Wer von Diesseits der Mauer eine historisch-materialistische Methodik, originelle Quelleninterpretation, neues Wissen oder auch nur interessante Literaturhinweise erwartet, wird sich enttäuscht zeigen. Das Buch steht in der Tradition bürgerlicher Geschichtsschreibung und hat alle Schwächen dieser geerbt. Es nimmt die gängige populärwissenschaftliche und Überblicksliteratur zur DDR zur Grundlage, ohne diese gewichtig zu ergänzen. Aber es fordert die bürgerliche Ideologie auf dem eigenen Feld heraus. Hoyer stellt Gewissheiten zur DDR in Frage, indem sie die bekannten Aspekte neu arrangiert und kontextualisiert. Ihr Buch zeigt auf, wie Geschichtsschreibung über die DDR aussehen müsste, wenn man den Gedanken zuließe, dass die politische Führung der SED Gründe für ihre Entscheidungen hatte, vielleicht sogar hin und wieder gute Gründe. Allein durch diese kleine Prämissenänderung entsteht ein wesentlich plausibleres Bild von den Vorgängen im zweiten deutschen Staat. Nicht das große Gegenkonzept, sondern der feine Unterschied macht hier die Differenz sichtbar. Und Hoyer hat vollkommen Recht: die Kaffeekrise erzählt viel mehr über die Funktionsweise der DDR als Stasi-Horrorgeschichten.

Das ist der Grund, warum die bürgerliche Presse tobt. Sie kann eine Aufhebung gewisser Denkverbote nicht akzeptieren, da dies den kompletten Teppich unter den eigenen Füßen wegziehen würde. Stillschweigende Voraussetzungen der Historiographie fallen nur auf, wenn sie laut ausgesprochen werden, aber dann funktionieren die alten Kartenspielertricks nicht mehr.

Dabei könnte das Buch einen verbindenden Charakter für die aufgeladene Rezeptionsgeschichte der DDR haben. Ohne ideologie- oder kapitalismuskritisch zu sein, schreibt Hoyer eine Geschichte, in der sich mehr Bürger*innen der ehemaligen DDR wiederfinden können und sich so wahrgenommen fühlen.

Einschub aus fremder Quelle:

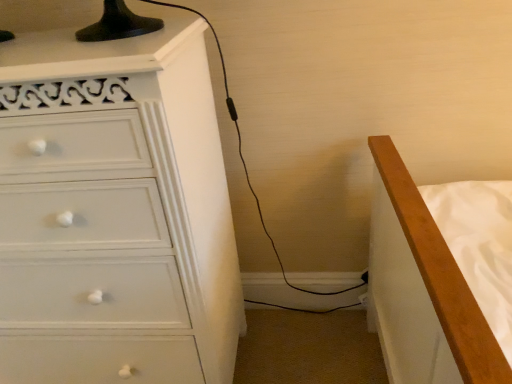 Question: Should I look upward or downward to see white glossy chest of drawers at left?

Choices:
 (A) down
 (B) up

Answer: (A) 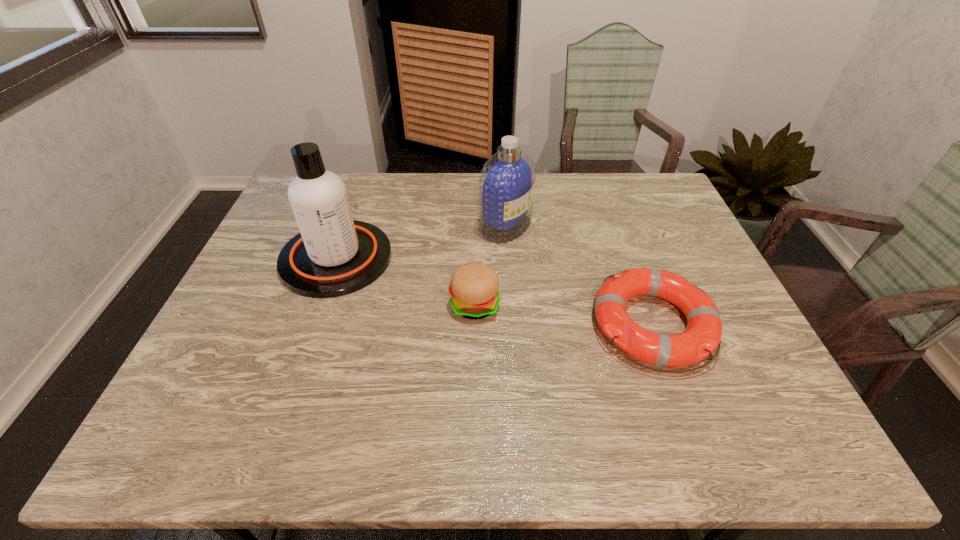 The image size is (960, 540). What are the coordinates of `vacant space that satisfies the following two spatial constraints: 1. on the back side of the right cleansing agent; 2. on the left side of the third tallest object` in the screenshot? It's located at (475, 226).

Ist das Buch also gut? Nein, davon ist es weit entfernt. Ist das Buch verdienstvoll? Absolut. Denn es übertritt eine Grenze, an der die bundesdeutsche Intelligentsia steht und sagt: bereits der Versuch der Übertretung ist strafbar.

Literatur:

Hoyer, K. (2023): Beyond the Wall. East Germany. 1949-1990. London: Penguin Books.

Hoyer, K. (2023): Diesseits der Mauer. Eine neue Geschichte der DDR. 1949-1990. Hamurg: Hoffmann und Campe.